Despite how abstract and conceptual this all sounds, Assayas nevertheless manages to imbue the film’s second act with a sense of true danger and dread. Leave it to this particular filmmaker to mount a thrilling suspense sequence with little more than a buzzing cell phone, a moving train, and a gifted lead actress. Such passages are almost too-perfectly auteurist—completely encapsulating Assayas’s longstanding interest in technology’s effects on daily life, his preoccupation with the unmoored experience of space and travel in an era of capitalist globalization, his mastery of moving cameras, and his remarkable ability to collaborate with actors. His consistency has come to be one of his greatest virtues as a filmmaker: Assayas has the uncanny ability to riff, expand, and build upon his already exceptional oeuvre in ways that feel in keeping with what came before without ever coming off as repetitive.

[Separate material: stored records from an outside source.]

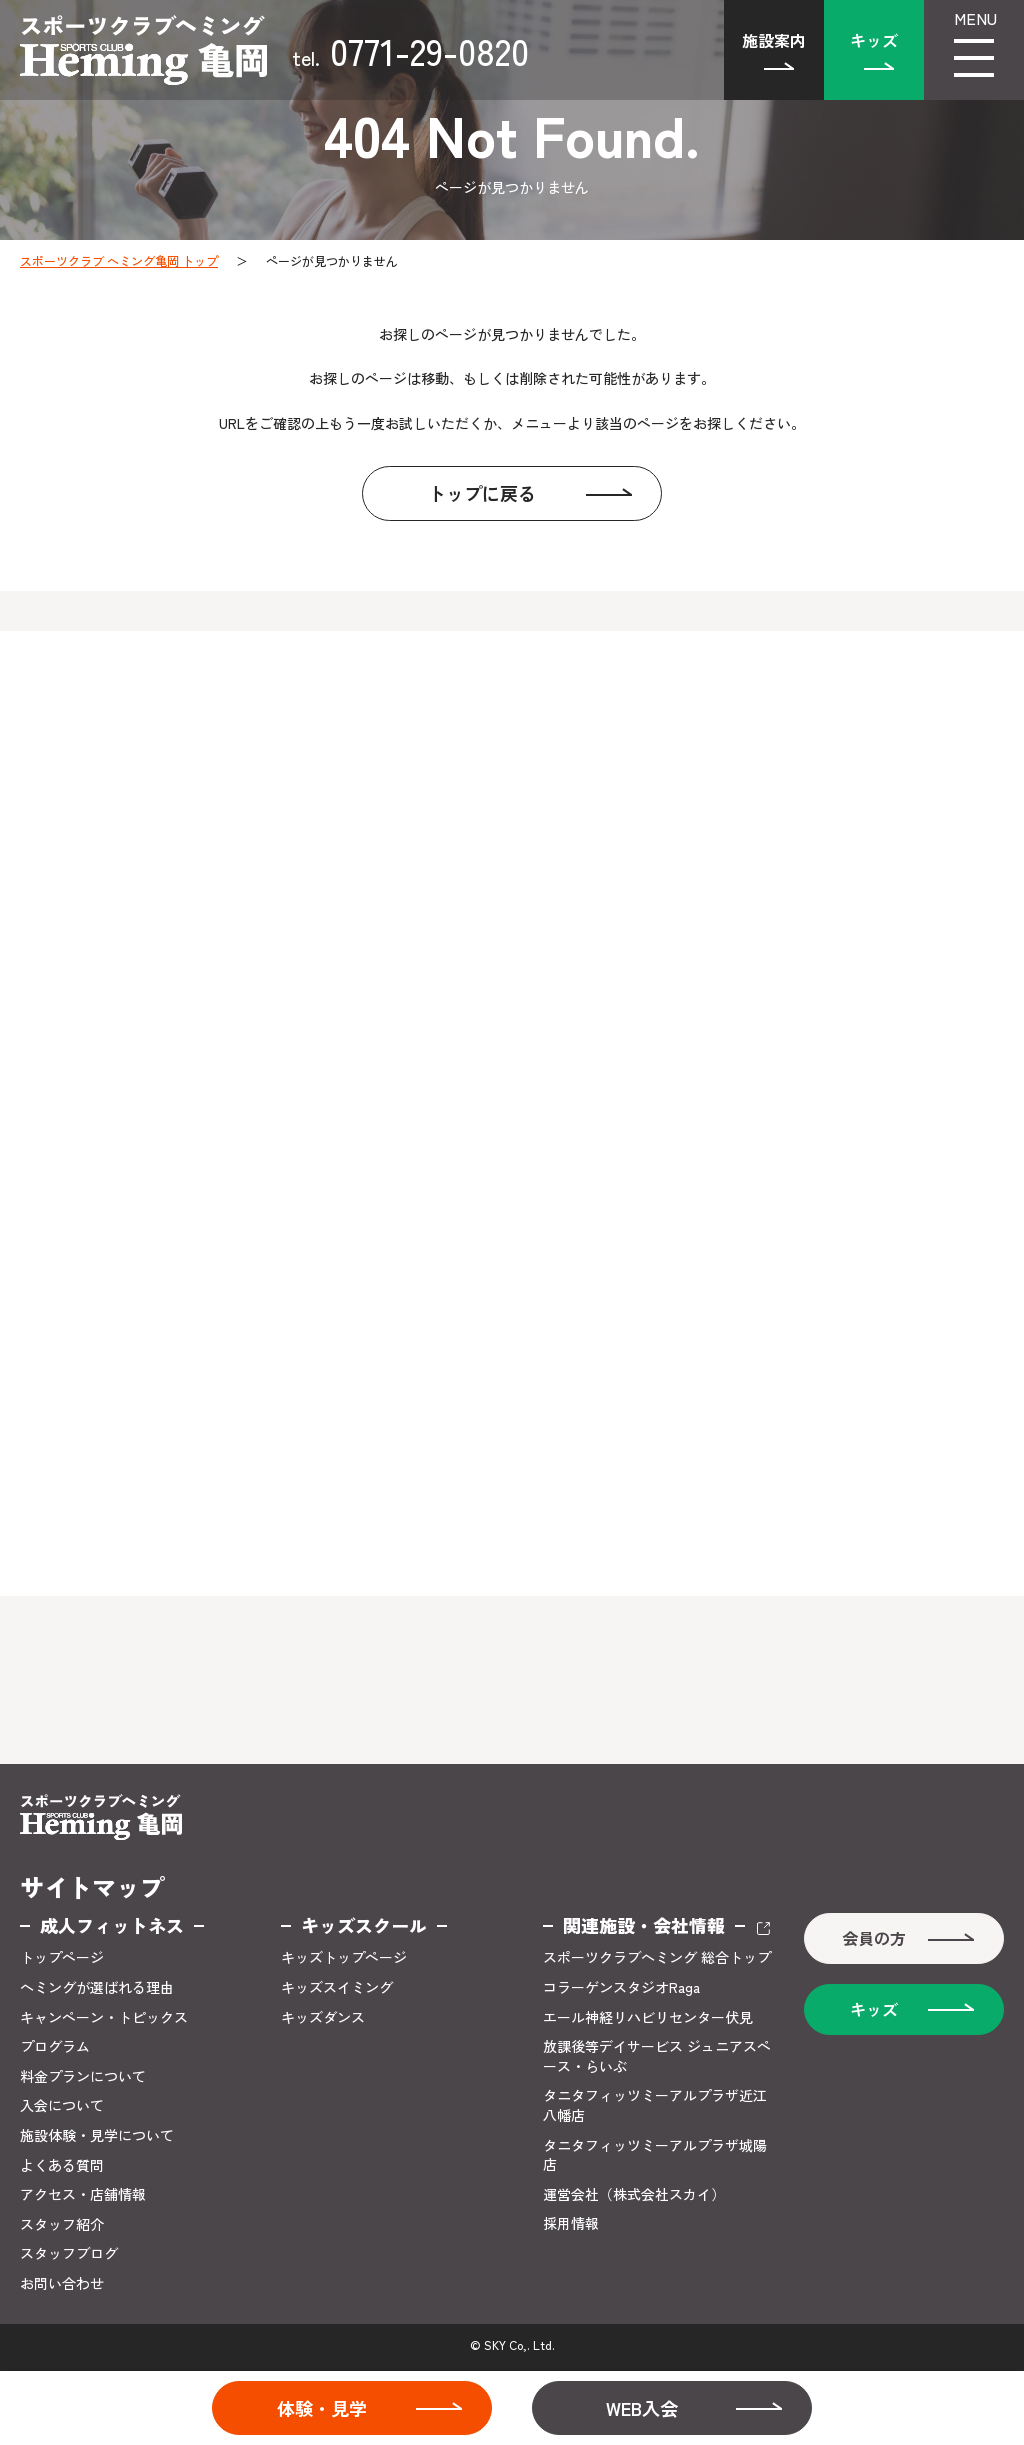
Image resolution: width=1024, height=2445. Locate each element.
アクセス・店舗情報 (83, 2194)
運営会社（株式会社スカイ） (634, 2194)
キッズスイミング (337, 1987)
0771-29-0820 (410, 50)
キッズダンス (323, 2017)
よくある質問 (62, 2165)
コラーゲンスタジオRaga (621, 1987)
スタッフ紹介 (62, 2224)
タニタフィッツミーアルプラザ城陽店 (655, 2155)
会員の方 (874, 1938)
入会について (62, 2105)
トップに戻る (482, 493)
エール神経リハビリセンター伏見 (648, 2017)
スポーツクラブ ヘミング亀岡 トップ (119, 260)
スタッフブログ (69, 2253)
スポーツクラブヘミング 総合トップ (657, 1957)
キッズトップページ (344, 1957)
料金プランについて (83, 2076)
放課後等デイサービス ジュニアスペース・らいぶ (657, 2056)
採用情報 (571, 2223)
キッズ (874, 40)
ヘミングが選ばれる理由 (97, 1987)
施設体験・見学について (97, 2135)
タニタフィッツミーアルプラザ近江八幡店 (655, 2105)
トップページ (62, 1957)
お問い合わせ (62, 2283)
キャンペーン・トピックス (104, 2017)
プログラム (55, 2046)
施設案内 (774, 40)
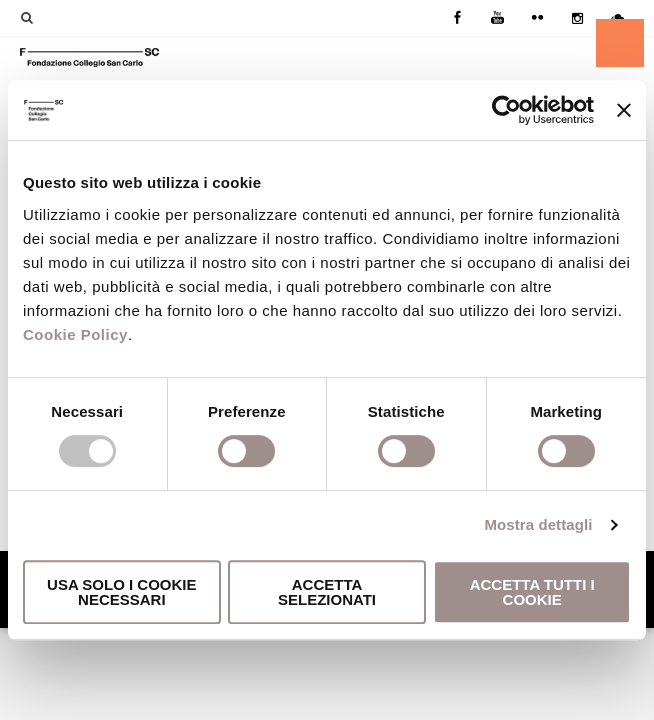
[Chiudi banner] (624, 110)
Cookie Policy (75, 334)
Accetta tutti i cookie (532, 592)
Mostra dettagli (538, 524)
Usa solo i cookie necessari (121, 592)
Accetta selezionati (327, 592)
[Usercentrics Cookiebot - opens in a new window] (506, 110)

The iPhone setpieces, in their deceptive simplicity, also expose Personal Shopper’s broader ambitions. Were Assayas content to simply scare the hell out of his audience, all he would really need is Kristen Stewart and some iMessages. With Personal Shopper, though, he’s taken on something far more ambitious. How else to explain the disproportionate amount of screen time devoted to scholarly analyses of the life and work of the pioneering abstract Swedish painter Hilma af Klint, who herself dabbled in a kind of mystical spiritualism that shaped her work? I wouldn’t begin to claim, in the space of a few hundred words and after just two viewings, to be able to make sense of this apparent digression. And yet it’s clear that the reference to Klint establishes a context for and continuity to Personal Shopper’s invocations of ghosts, séances, and mediums that connects to art history and its relationship to naturalistic representation, far beyond the narrow terms of art cinema or horror movies.
Regardless of how one might choose to make intellectual sense of Personal Shopper, it has a raw emotional effect. Where Clouds of Sils Maria functioned as a pas de deux between Juliette Binoche and Stewart, this is essentially Stewart’s solo, and without betraying her dispassionate, bordering on somnambulant veneer, Stewart taps into something deeply sad and searching with her performance here. At the height of her confusion and fear, when receiving text messages from maybe her dead brother or, if not, someone who really wants to fuck with her head, Stewart’s Maureen betrays an unexpected desperation. “Do you want to be someone else?” Unknown asks. “Yes,” she types in response. She is, after all, a medium.
I would never want to spoil this remarkable film’s remarkable final scene. But I would encourage anyone who watches Personal Shopper to keep the earlier text exchange in mind when considering its closing moments. Personal Shopper ends with a question, but it resolves with existential certainty—previously elusive, but palpable, like standing for the first time on solid ground.